“As governor, I will accept the continued expansion dollars from the federal government if we can achieve the (Medicaid) waivers that are needed,” Hutchinson told a joint meeting of the Health Reform Legislative Task Force and the Governor’s Advisory Council on Medicaid Reform.
Hutchinson said he favors an approach that controls costs, provides incentives for people to work, strengthens employer-based insurance, promotes healthy behavior and responsibility, allows flexibility for the state and continues to provide some kind of coverage for the more than 200,000 Arkansans enrolled in the Medicaid expansion program known as the private option.
He outlined a “potential plan” with the following seven elements, some of which would require Medicaid waivers:
• Mandate participation in employer-sponsored insurance when it is available and provide premium assistance to workers.
• Require people earning more than 100 percent of the federal poverty level to pay premiums capped at 2 percent of household income. Currently, the private option subsidizes private health insurance for Arkansans earning up to 138 percent of the federal poverty level, at no cost to the participants.
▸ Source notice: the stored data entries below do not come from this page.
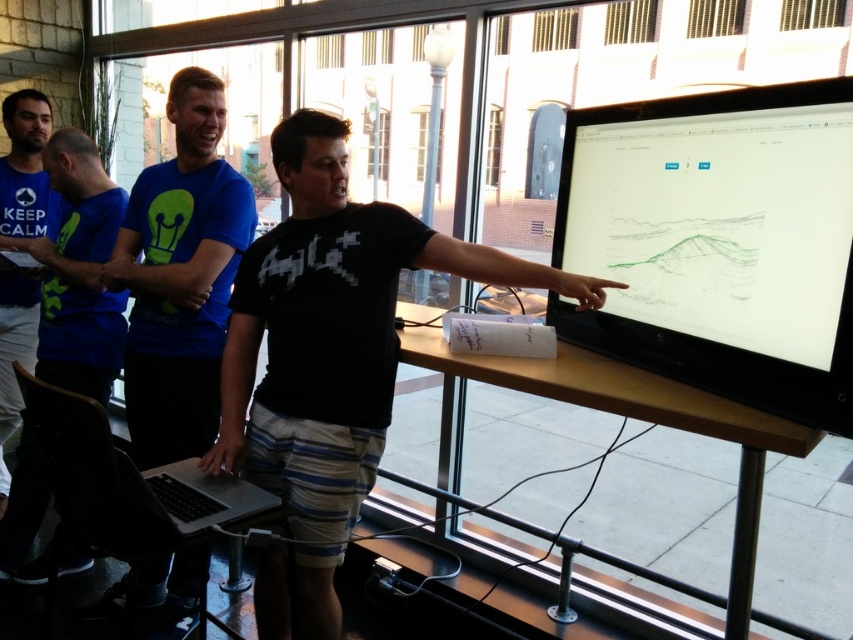 Who is more forward, [132,292] or [47,371]?

Point [132,292] is in front.

Who is positioned more to the left, blue matte shirt at center or blue fabric shirt at left?

blue fabric shirt at left

Find the location of a particular element. blue matte shirt at center is located at coordinates (180, 276).

You are a GUI agent. You are given a task and a screenshot of the screen. Output one action in this format:
    pyautogui.click(x=<x>, y=<y>)
    Task: Click on the blue matte shirt at center
    The image size is (853, 640).
    Given the screenshot: What is the action you would take?
    pyautogui.click(x=180, y=276)

Can you confirm if matte black monitor at right is shorter than blue fabric shirt at left?

Correct, matte black monitor at right is not as tall as blue fabric shirt at left.

Looking at this image, between matte black monitor at right and blue fabric shirt at left, which one has less height?

Standing shorter between the two is matte black monitor at right.

Describe the element at coordinates (718, 241) in the screenshot. I see `matte black monitor at right` at that location.

What are the coordinates of `matte black monitor at right` in the screenshot? It's located at (718, 241).

Measure the distance between blue t-shirt at left and silver metallic laptop at lower left.

blue t-shirt at left and silver metallic laptop at lower left are 5.05 feet apart.

Measure the distance between blue t-shirt at left and silver metallic laptop at lower left.

blue t-shirt at left and silver metallic laptop at lower left are 5.05 feet apart from each other.

Is point (12, 328) positioned after point (196, 525)?

Yes, point (12, 328) is behind point (196, 525).

You are a GUI agent. You are given a task and a screenshot of the screen. Output one action in this format:
    pyautogui.click(x=<x>, y=<y>)
    Task: Click on the blue t-shirt at left
    The image size is (853, 640).
    Given the screenshot: What is the action you would take?
    pyautogui.click(x=25, y=164)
• Require referrals to work training for the unemployed and under-employed.
• Eliminate non-emergency medical transportation coverage.
• Restrict private-market coverage to working people and make the income requirement adjustable rather than offering private-market coverage to all whose income is 0-138 percent of the federal poverty level. People whose income level is below the new cutoff would be enrolled in traditional Medicaid.
• Limit the state’s share of Medicaid expenditures to pre-private option dollars plus inflation, which Hutchinson said would require eventually finding $50 million to $60 million in savings per year in Medicaid and the Medicaid expansion.
• Strengthen program integrity to ensure that all who are receiving benefits are qualified.